DISCLAIMER: todos los nombres, lugares y personajes pertenecen a Marta Kauffman, David Crane y Warner Bros. Cualquier parecido con la realidad (o con las imaginaciones de alguien) es mera coincidencia. Esto es un trabajo sin fines de lucro, escrito por una fan y para fans.


Panqueques

Chandler Bing despertó con el sol en sus ojos. Las cortinas estaban abiertas y permitían ver una calle común de los suburbios a las ocho en punto de la mañana, según indicaba el reloj digital del buró. A su lado, una mujer con cabello castaño oscuro y piel pálida estaba profundamente dormida, respirando rítmicamente.

Chandler sonrió ante la visión de su esposa, y suavemente la besó en sus labios apenas abiertos. Ella, al sentir el contacto, abrió lentamente los ojos y le devolvió la sonrisa.

–Buenos días, preciosa –saludó Chandler.

–Buenos días, cariño –replicó Mónica– ¿qué dices si nos quedamos en la cama todo el día?

Su esposo asintió de inmediato.

–¡Siempre tienes buenas ideas! –comentó, con un leve deje de ironía.
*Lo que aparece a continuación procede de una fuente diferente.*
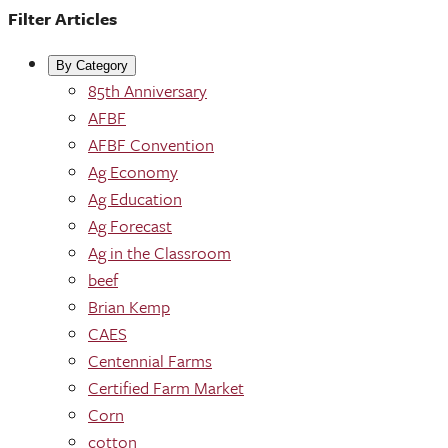
Filter Articles
By Category
85th Anniversary
AFBF
AFBF Convention
Ag Economy
Ag Education
Ag Forecast
Ag in the Classroom
beef
Brian Kemp
CAES
Centennial Farms
Certified Farm Market
Corn
cotton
–¡Lo sé! –estuvo de acuerdo Mónica, con su característico tono agudo. Entonces, ella lo besó lentamente, como hacía tiempo no lo hacía.

–¿Y si mandamos a los gemelos con tus padres y nosotros, ya sabes, nos divertimos? –sugirió Chandler después de devolverle el beso.

–¡Tú también tienes buenas ideas!

–¡Lo sé!

Estaban comenzando a besarse de nuevo, cuando la puerta de la habitación se abrió de improviso y un hombre adulto entró, realmente emocionado.

–¡Nunca creerán lo que Jack y Erica han hecho para el desayuno! –exclamó, con una gran sonrisa en el rostro.

–¿Qué le hicieron los gemelos a mi cocina, Joe? –gritó Mónica.

–Les daré una pista… –Joey se detuvo, dramáticamente– ¡Amo los panqueques! ¡Apúrense chicos, si quieren que les deje algunos!

Inmediatamente, Joey regresó a la cocina; Chandler, por su parte, miró la puerta abierta y suspiró.

–No te preocupes por la cocina, amor –le dijo a su esposa, quien de hecho lucía preocupada– haremos que los gemelos limpien… ¡y tú podrás re-limpiar todo!

–No estaba preocupada por la cocina, ahora sí lo estoy –soltó ella– Yo sólo… podemos enviar a los gemelos con mis padres, pero… ¿qué haremos con Joey?

Chandler sonrió, feliz porque Mónica estaba pensando en pasar todo el día con él antes de pensar acerca de limpiar la cocina. ¡Eso sí que era amor! Su sonrisa se hizo más ancha antes de depositar un beso en la frente de su esposa.

–Podemos enviarlo con Ross y Rachel. Emma ama a su tío Joey.

Mónica rio.

–¡Eres tan listo! Te amo.

Chandler Bing volvió a sonreír, sintiéndose el ser más feliz del universo. Después de dieciocho años de estar con ella, y su corazón aún se aceleraba cuando Mónica le decía eso.

–Yo también te amo, Mon.


Notas finales:

Básicamente como me imagino la vida de Chandler, Monica, los gemelos y Joey después de varios años.